#### PROBLEM DETAILS:
All lines in the entries below that hold "Your" make up the answer.

=== DATA TO EXAMINE ===

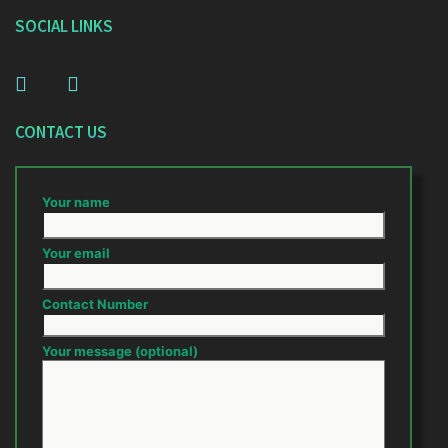
SOCIAL LINKS
CONTACT US
Your name
Your email
Contact Number
Your message (optional)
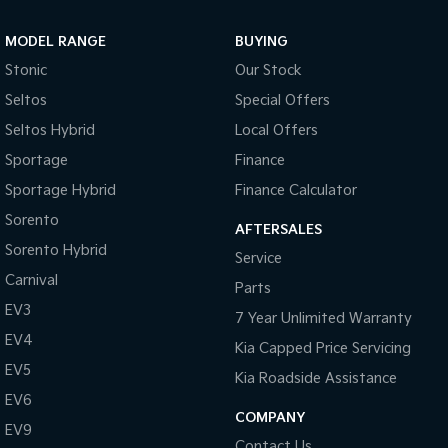
Sportage Hybrid
Sorento Hybrid
MODEL RANGE
BUYING
Medium SUV
Large SUV
Stonic
Our Stock
Carnival
Seltos Hybrid
Seltos
Special Offers
People Mover/GUV
Hev
Seltos Hybrid
Local Offers
People Mover
Sportage
Finance
Sportage Hybrid
Finance Calculator
Carnival
People Mover/GUV
Sorento
AFTERSALES
Small Cars
Sorento Hybrid
Service
Carnival
Parts
Picanto
K4
Compact Car
(New) Small Car
EV3
7 Year Unlimited Warranty
EV4
Medium Car
Kia Capped Price Servicing
EV5
Kia Roadside Assistance
EV4
EV6
(New) Medium Car
COMPANY
EV9
Light Commercial
Contact Us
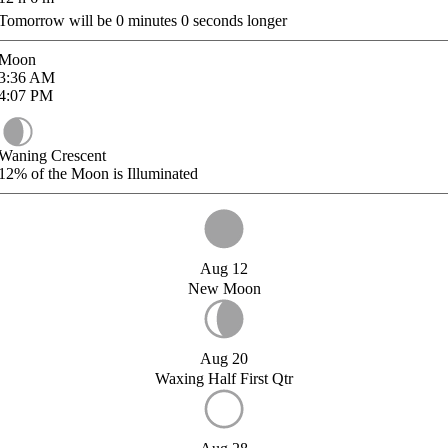
Tomorrow will be
0
minutes
0
seconds longer
Moon
3:36
AM
4:07
PM
Waning Crescent
12%
of the Moon is Illuminated
Aug 12
New Moon
Aug 20
Waxing Half First Qtr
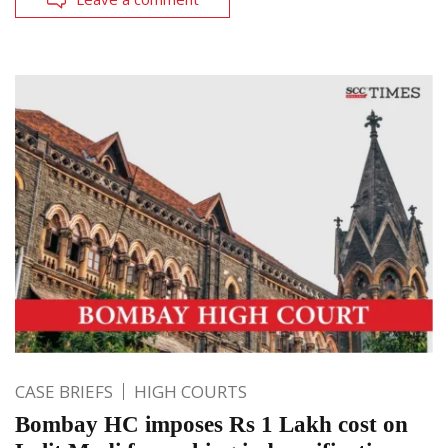
CASE BRIEFS
HIGH COURTS
Bombay HC imposes Rs 1 Lakh cost on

===

#### ANSWER SECTION:
Your name
Your email
Your message (optional)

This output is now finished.